The short film Trusha shows the life of a boy growing in a Russian orphanage. It is just 22 minutes, but lingers with me still, two weeks after watching it – a haunting feeling of ache and love for a tender boy whose hopes and hurts reflect those of many.
Truth be told, even for those who care deeply about orphaned children, it is often hard to imagine what the world looks like through their eyes or what it feels like through their heart. As much as any film I’ve seen, Trusha gives a taste of that experience.
Perhaps that is because Trusha was crafted by a filmmaker who knew this reality intimately. Eduard Zholonin grew up in a Russian orphanage and made the film as a tribute to a friend, Trusha, who’d grown up with him and died at 18.
Trusha was made with a limited budget. But its cinematography, acting and music are very well done. They work powerfully together to provide unforgettable swatches of the emotions and experiences of a child growing up without family, both beautiful and heartbreaking. (You can watch Trusha at no cost via Vimeo below)
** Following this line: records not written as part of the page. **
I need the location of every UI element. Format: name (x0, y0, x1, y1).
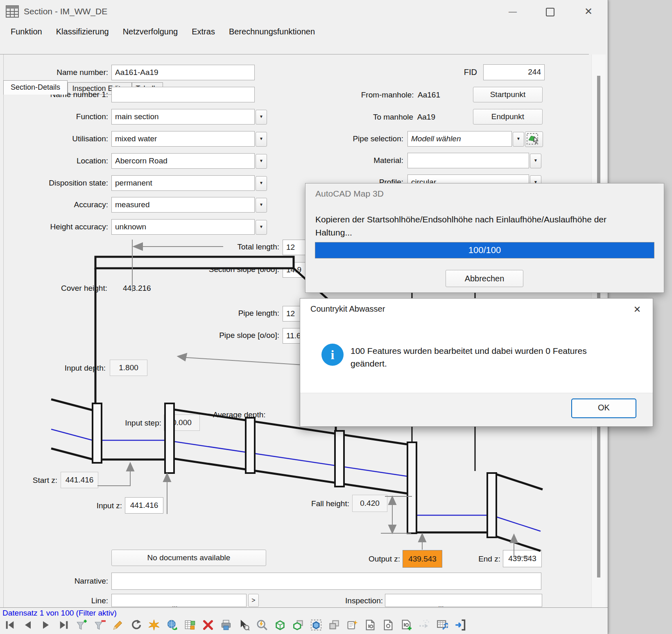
zoom-flash-button[interactable] (256, 619, 268, 632)
polygon-button[interactable] (274, 619, 286, 632)
nav-last-icon (58, 619, 70, 632)
location-select[interactable]: Abercorn Road (111, 153, 255, 169)
window-title: Section - IM_WW_DE (24, 7, 107, 16)
from-manhole-label: From-manhole: Aa161 (361, 91, 440, 100)
polygon-select-icon (310, 619, 322, 632)
input-depth-box[interactable]: 1.800 (110, 360, 147, 376)
note-new-icon (346, 619, 358, 632)
close-icon: ✕ (634, 304, 641, 315)
end-z-box[interactable]: 439.543 (503, 550, 542, 567)
height-accuracy-select[interactable]: unknown (111, 219, 255, 235)
fid-field[interactable]: 244 (483, 64, 545, 80)
utilisation-select[interactable]: mixed water (111, 131, 255, 147)
start-z-box[interactable]: 441.416 (61, 472, 98, 488)
abbrechen-button[interactable]: Abbrechen (446, 270, 523, 287)
maximize-button[interactable] (541, 3, 559, 20)
close-button[interactable]: ✕ (579, 3, 597, 20)
menu-extras[interactable]: Extras (186, 25, 221, 38)
globe-sync-button[interactable] (165, 619, 178, 632)
material-select[interactable] (407, 153, 529, 168)
material-dropdown-button[interactable]: ▼ (530, 154, 541, 168)
progress-dialog: AutoCAD Map 3D Kopieren der Startsohlhöh… (305, 183, 664, 293)
from-manhole-value: Aa161 (418, 91, 440, 99)
pipe-selection-pick-button[interactable] (525, 131, 543, 147)
copy-gray-button[interactable] (328, 619, 340, 632)
table-tools-button[interactable] (436, 619, 448, 632)
utilisation-label: Utilisation: (72, 134, 108, 143)
accuracy-select[interactable]: measured (111, 197, 255, 213)
table-export-button[interactable] (183, 619, 196, 632)
cover-height-label: Cover height: (61, 284, 107, 293)
pipe-selection-label: Pipe selection: (353, 134, 403, 143)
nav-prev-button[interactable] (21, 619, 34, 632)
utilisation-dropdown-button[interactable]: ▼ (256, 132, 267, 147)
menu-netzverfolgung[interactable]: Netzverfolgung (117, 25, 184, 38)
documents-button[interactable]: No documents available (111, 550, 266, 566)
table-tools-icon (437, 619, 448, 632)
move-disabled-button[interactable] (418, 619, 430, 632)
select-inspect-button[interactable] (238, 619, 250, 632)
edit-pencil-icon (112, 619, 124, 632)
inspection-input[interactable] (385, 594, 542, 607)
polygon-select-button[interactable] (310, 619, 322, 632)
chevron-down-icon: ▼ (534, 158, 538, 163)
disposition-dropdown-button[interactable]: ▼ (256, 176, 267, 191)
section-slope-label: Section slope [o/oo]: (209, 265, 279, 274)
disposition-select[interactable]: permanent (111, 175, 255, 191)
exit-button[interactable] (454, 619, 466, 632)
edit-pencil-button[interactable] (111, 619, 124, 632)
nav-first-button[interactable] (3, 619, 16, 632)
line-label: Line: (91, 596, 108, 605)
input-step-box[interactable]: 0.000 (164, 414, 200, 431)
function-select[interactable]: main section (111, 109, 255, 125)
copy-gray-icon (328, 619, 340, 632)
print-button[interactable] (219, 619, 232, 632)
select-inspect-icon (238, 619, 250, 632)
note-new-button[interactable] (346, 619, 358, 632)
message-dialog-close-button[interactable]: ✕ (630, 303, 645, 317)
menu-berechnungsfunktionen[interactable]: Berechnungsfunktionen (223, 25, 321, 38)
output-z-box[interactable]: 439.543 (403, 550, 442, 568)
filter-remove-button[interactable] (93, 619, 106, 632)
narrative-input[interactable] (111, 573, 541, 590)
polygon-copy-button[interactable] (292, 619, 304, 632)
fall-height-box[interactable]: 0.420 (352, 495, 387, 512)
name-number1-input[interactable] (111, 87, 255, 102)
menu-klassifizierung[interactable]: Klassifizierung (50, 25, 115, 38)
input-z-label: Input z: (97, 501, 122, 510)
doc-add-button[interactable] (400, 619, 412, 632)
chevron-down-icon: ▼ (259, 158, 263, 163)
pipe-selection-select[interactable]: Modell wählen (407, 131, 512, 147)
fid-label: FID (464, 68, 477, 77)
filter-add-button[interactable] (75, 619, 88, 632)
pipe-length-label: Pipe length: (238, 309, 279, 318)
menu-funktion[interactable]: Funktion (5, 25, 48, 38)
function-dropdown-button[interactable]: ▼ (256, 110, 267, 125)
name-number-input[interactable]: Aa161-Aa19 (111, 65, 255, 80)
startpunkt-button[interactable]: Startpunkt (473, 87, 543, 102)
endpunkt-button[interactable]: Endpunkt (473, 109, 543, 125)
pipe-selection-dropdown-button[interactable]: ▼ (513, 132, 524, 147)
location-dropdown-button[interactable]: ▼ (256, 154, 267, 169)
nav-next-button[interactable] (39, 619, 52, 632)
titlebar[interactable]: Section - IM_WW_DE — ✕ (0, 0, 608, 23)
ok-button[interactable]: OK (571, 399, 636, 418)
tab-strip: Section-Details Inspection Editor Tabell… (0, 40, 608, 54)
delete-icon (202, 619, 214, 632)
name-number-label: Name number: (57, 68, 108, 77)
accuracy-dropdown-button[interactable]: ▼ (256, 198, 267, 213)
doc-view-button[interactable] (382, 619, 394, 632)
doc-photo-button[interactable] (364, 619, 376, 632)
refresh-button[interactable] (129, 619, 142, 632)
total-length-label: Total length: (238, 242, 279, 251)
nav-last-button[interactable] (57, 619, 70, 632)
height-accuracy-dropdown-button[interactable]: ▼ (256, 220, 267, 235)
flash-new-button[interactable] (147, 619, 160, 632)
message-dialog-text: 100 Features wurden bearbeitet und dabei… (351, 344, 621, 370)
line-more-button[interactable]: > (248, 594, 259, 607)
input-z-box[interactable]: 441.416 (125, 497, 163, 514)
tab-section-details[interactable]: Section-Details (3, 80, 68, 95)
minimize-button[interactable]: — (504, 3, 522, 20)
progress-dialog-title: AutoCAD Map 3D (315, 189, 384, 199)
delete-button[interactable] (201, 619, 214, 632)
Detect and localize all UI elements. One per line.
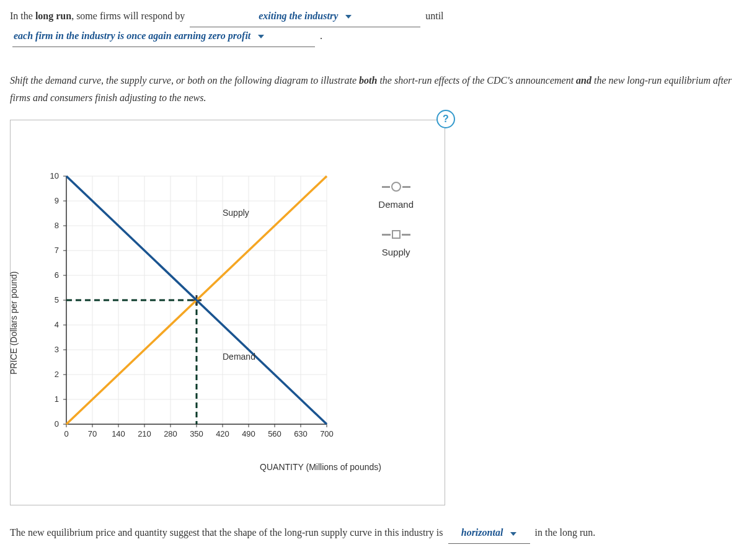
legend-marker-demand [382,182,410,191]
svg-text:4: 4 [55,320,59,329]
legend-label: Demand [378,196,414,213]
dropdown-response-2[interactable]: each firm in the industry is once again … [12,27,315,47]
svg-text:420: 420 [216,429,229,438]
dropdown-response-1[interactable]: exiting the industry [190,7,420,27]
svg-text:70: 70 [88,429,97,438]
instruction-text: Shift the demand curve, the supply curve… [10,72,734,108]
svg-text:7: 7 [55,246,59,255]
text-bold: and [576,75,591,86]
text: the short-run effects of the CDC's annou… [377,75,576,86]
text-bold: both [359,75,377,86]
text: Shift the demand curve, the supply curve… [10,75,359,86]
svg-text:280: 280 [164,429,177,438]
text: In the [10,11,35,21]
svg-text:9: 9 [55,196,59,205]
dropdown-response-3[interactable]: horizontal [448,524,530,544]
question-sentence-1: In the long run, some firms will respond… [10,7,734,47]
svg-text:210: 210 [138,429,151,438]
dropdown-value: horizontal [461,527,503,538]
svg-text:6: 6 [55,270,59,280]
svg-text:2: 2 [55,370,59,379]
text: , some firms will respond by [71,11,187,21]
caret-down-icon [510,532,516,536]
text: until [425,11,443,21]
svg-text:10: 10 [50,171,59,180]
svg-text:630: 630 [294,429,308,438]
legend-item-supply[interactable]: Supply [378,230,414,260]
dropdown-value: each firm in the industry is once again … [14,30,250,41]
question-sentence-2: The new equilibrium price and quantity s… [10,524,734,544]
help-icon: ? [443,110,449,128]
x-axis-label: QUANTITY (Millions of pounds) [184,460,457,475]
caret-down-icon [345,15,352,19]
legend-marker-supply [382,230,410,239]
chart-container: ? PRICE (Dollars per pound) 070140210280… [10,120,445,505]
svg-text:3: 3 [55,345,59,354]
svg-text:490: 490 [242,429,255,438]
text: The new equilibrium price and quantity s… [10,527,446,538]
svg-text:350: 350 [190,429,203,438]
caret-down-icon [258,35,264,38]
chart-svg[interactable]: 0701402102803504204905606307000123456789… [11,120,445,480]
svg-text:700: 700 [320,429,334,438]
svg-text:8: 8 [55,221,59,230]
y-axis-label: PRICE (Dollars per pound) [6,272,22,375]
dropdown-value: exiting the industry [259,11,338,21]
svg-text:560: 560 [268,429,281,438]
text: . [320,30,322,41]
svg-text:Demand: Demand [223,352,255,362]
svg-text:140: 140 [112,429,125,438]
svg-text:0: 0 [55,419,59,429]
text-bold: long run [35,11,71,21]
svg-text:5: 5 [55,295,59,304]
svg-text:1: 1 [55,394,59,404]
legend-label: Supply [382,244,410,260]
svg-text:0: 0 [64,429,68,438]
text: in the long run. [535,527,596,538]
legend: Demand Supply [378,182,414,278]
legend-item-demand[interactable]: Demand [378,182,414,213]
help-button[interactable]: ? [436,110,455,128]
svg-text:Supply: Supply [223,208,249,218]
Far too often, debates about child welfare systems, adoption ethics and ideal forms of care leave out the voice of the children themselves: those who felt the sharp pinch of deprivation, the paralyzing fear of predators, the gray of loveless caregivers, the ache of longing to belong.
That is an error that needs to be corrected. And voices like Eduard Zholonin’s – artfully conveyed through a film like Trusha – are precisely what we need more of.
Zholonin is now working to raise the funds for a full-length film based on a famous Russia novel about an orphan during WWII. If Trusha is any indication, that’s a film that needs to be made.